— Task description —
Go through the listing below. Copy each line that has the string "tick".

— Source information —

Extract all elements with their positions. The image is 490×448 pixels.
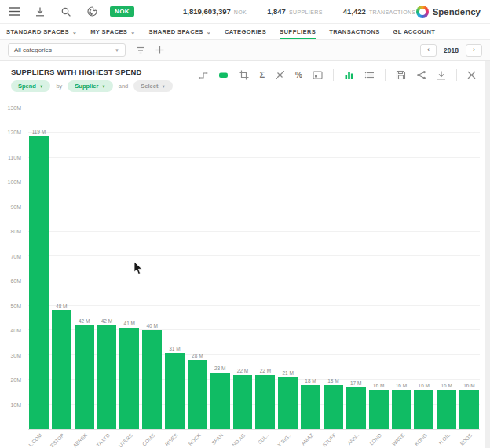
bar[interactable]: 16 M (392, 390, 411, 429)
bar-column: 48 MESTOP (52, 108, 71, 429)
bar[interactable]: 119 M (29, 136, 49, 429)
nav-shared-spaces[interactable]: SHARED SPACES ⌄ (149, 24, 212, 39)
palette-icon[interactable] (84, 4, 100, 20)
bar-value-label: 17 M (350, 380, 361, 386)
bar[interactable]: 22 M (233, 375, 253, 429)
y-tick-label: 30M (10, 353, 21, 358)
bar[interactable]: 18 M (301, 385, 320, 429)
percent-icon[interactable]: % (295, 72, 302, 79)
list-view-icon[interactable] (364, 70, 375, 80)
bar-column: 16 MH OIL (437, 108, 456, 429)
x-axis-label: KONG (413, 432, 427, 446)
nav-label: SUPPLIERS (280, 28, 316, 35)
bar-value-label: 16 M (396, 383, 407, 388)
y-tick-label: 120M (7, 130, 21, 135)
nav-categories[interactable]: CATEGORIES (225, 24, 266, 39)
bar[interactable]: 16 M (459, 390, 479, 429)
bar[interactable]: 28 M (188, 360, 207, 429)
bar[interactable]: 23 M (210, 373, 230, 429)
suppliers-count: 1,847 (267, 7, 286, 16)
add-filter-icon[interactable] (155, 46, 164, 54)
bar-column: 28 MROCK (188, 108, 207, 429)
bar-column: 16 MWARE (392, 108, 411, 429)
bar[interactable]: 42 M (75, 325, 94, 429)
bar-chart-icon[interactable] (344, 70, 354, 80)
x-axis-label: SPAN (210, 432, 224, 446)
nav-transactions[interactable]: TRANSACTIONS (329, 24, 379, 39)
bar[interactable]: 16 M (414, 390, 433, 429)
select-pill-label: Select (141, 83, 158, 90)
chart-card: SUPPLIERS WITH HIGHEST SPEND Spend ▼ by … (0, 61, 490, 448)
filter-icon[interactable] (136, 46, 145, 54)
download-icon[interactable] (437, 71, 446, 80)
crop-icon[interactable] (239, 70, 249, 80)
bar-value-label: 23 M (214, 365, 225, 371)
bar-column: 23 MSPAN (210, 108, 230, 429)
y-tick-label: 10M (10, 402, 21, 408)
chevron-down-icon: ▼ (101, 84, 105, 89)
y-tick-label: 60M (10, 278, 21, 284)
dimension-pill[interactable]: Supplier ▼ (68, 80, 112, 92)
bar[interactable]: 48 M (52, 310, 71, 429)
bar[interactable]: 17 M (346, 387, 366, 429)
x-axis-label: LOND (368, 432, 382, 446)
x-axis-label: AERSK (72, 432, 89, 448)
sigma-icon[interactable]: Σ (259, 71, 265, 79)
select-pill[interactable]: Select ▼ (133, 80, 173, 92)
y-tick-label: 50M (10, 303, 21, 309)
bar[interactable]: 40 M (142, 330, 162, 429)
bar[interactable]: 16 M (437, 390, 456, 429)
bar-value-label: 16 M (373, 383, 384, 388)
share-icon[interactable] (416, 70, 426, 80)
transactions-stat: 41,422 TRANSACTIONS (343, 7, 416, 16)
by-label: by (56, 83, 62, 90)
prev-year-button[interactable]: ‹ (420, 44, 437, 57)
bar[interactable]: 18 M (324, 385, 343, 429)
measure-pill[interactable]: Spend ▼ (11, 80, 50, 92)
categories-select[interactable]: All categories ▼ (8, 43, 126, 57)
filter-bar: All categories ▼ ‹ 2018 › (0, 40, 490, 61)
tag-icon[interactable] (218, 70, 229, 80)
exclude-x-icon[interactable] (275, 70, 285, 80)
nav-label: SHARED SPACES (149, 28, 203, 35)
bar[interactable]: 42 M (97, 325, 117, 429)
bar-column: 17 MANN.. (346, 108, 366, 429)
year-pager: ‹ 2018 › (420, 44, 482, 57)
x-axis-label: ANN.. (346, 432, 360, 446)
bar-value-label: 18 M (305, 378, 316, 384)
nav-my-spaces[interactable]: MY SPACES ⌄ (90, 24, 135, 39)
export-image-icon[interactable] (313, 70, 323, 80)
search-icon[interactable] (58, 4, 74, 20)
bar-column: 119 ML.COM (29, 108, 49, 429)
bar[interactable]: 41 M (119, 328, 139, 429)
y-tick-label: 90M (10, 204, 21, 210)
nav-gl-account[interactable]: GL ACCOUNT (393, 24, 436, 39)
bar[interactable]: 16 M (369, 390, 389, 429)
bar[interactable]: 21 M (278, 377, 298, 429)
bar-value-label: 16 M (419, 383, 430, 388)
main-nav: STANDARD SPACES ⌄ MY SPACES ⌄ SHARED SPA… (0, 24, 490, 40)
bar-value-label: 42 M (79, 318, 90, 324)
download-icon[interactable] (32, 4, 48, 20)
save-icon[interactable] (396, 70, 406, 80)
x-axis-label: Y BIG.. (276, 432, 292, 448)
scrollbar[interactable] (485, 61, 490, 448)
bar[interactable]: 31 M (165, 353, 185, 429)
bar-value-label: 31 M (169, 346, 180, 351)
close-icon[interactable] (467, 71, 476, 79)
nav-label: MY SPACES (90, 28, 127, 35)
nav-standard-spaces[interactable]: STANDARD SPACES ⌄ (6, 24, 77, 39)
year-value: 2018 (444, 46, 459, 54)
hamburger-icon[interactable] (6, 4, 22, 20)
x-axis-label: RISES (164, 432, 179, 447)
x-axis-label: H OIL (437, 432, 451, 446)
next-year-button[interactable]: › (466, 44, 482, 57)
bar-column: 42 MTA LTD (97, 108, 117, 429)
bar[interactable]: 22 M (255, 375, 275, 429)
toolbar-separator (456, 69, 457, 81)
currency-badge[interactable]: NOK (110, 6, 134, 17)
y-tick-label: 80M (10, 229, 21, 234)
nav-suppliers[interactable]: SUPPLIERS (280, 24, 316, 39)
chart-toolbar: Σ % (198, 69, 476, 81)
flow-icon[interactable] (198, 70, 208, 80)
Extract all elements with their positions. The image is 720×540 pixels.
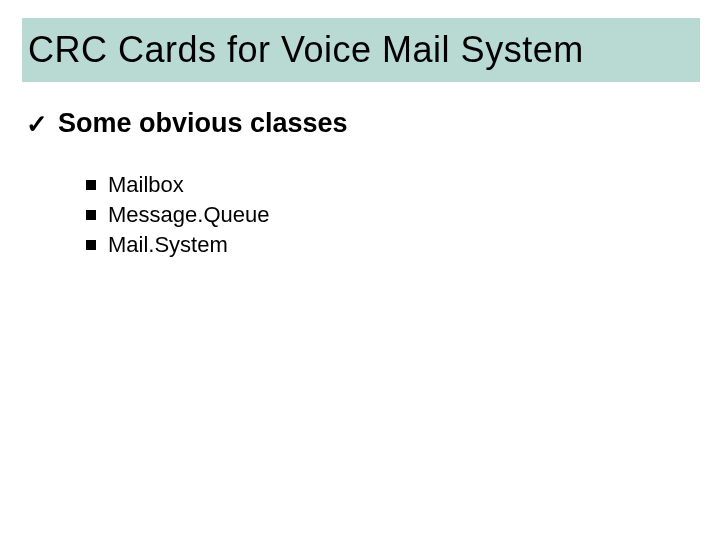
slide: CRC Cards for Voice Mail System ✓ Some o… [0, 0, 720, 540]
square-bullet-icon [86, 240, 96, 250]
list-item-label: Message.Queue [108, 202, 269, 228]
bullet-1-text: Some obvious classes [58, 108, 348, 139]
list-item: Message.Queue [86, 202, 269, 228]
list-item-label: Mail.System [108, 232, 228, 258]
title-bar: CRC Cards for Voice Mail System [22, 18, 700, 82]
list-item: Mailbox [86, 172, 269, 198]
list-item-label: Mailbox [108, 172, 184, 198]
square-bullet-icon [86, 180, 96, 190]
bullet-level-1: ✓ Some obvious classes [26, 108, 348, 139]
slide-title: CRC Cards for Voice Mail System [28, 30, 584, 70]
checkmark-icon: ✓ [26, 111, 48, 137]
square-bullet-icon [86, 210, 96, 220]
list-item: Mail.System [86, 232, 269, 258]
sublist: Mailbox Message.Queue Mail.System [86, 172, 269, 262]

— Answer to this exercise —
y-tick-label: 30M (10, 353, 21, 358)
y-tick-label: 120M (7, 130, 21, 135)
y-tick-label: 10M (10, 402, 21, 408)
y-tick-label: 60M (10, 278, 21, 284)
y-tick-label: 50M (10, 303, 21, 309)
y-tick-label: 90M (10, 204, 21, 210)
y-tick-label: 80M (10, 229, 21, 234)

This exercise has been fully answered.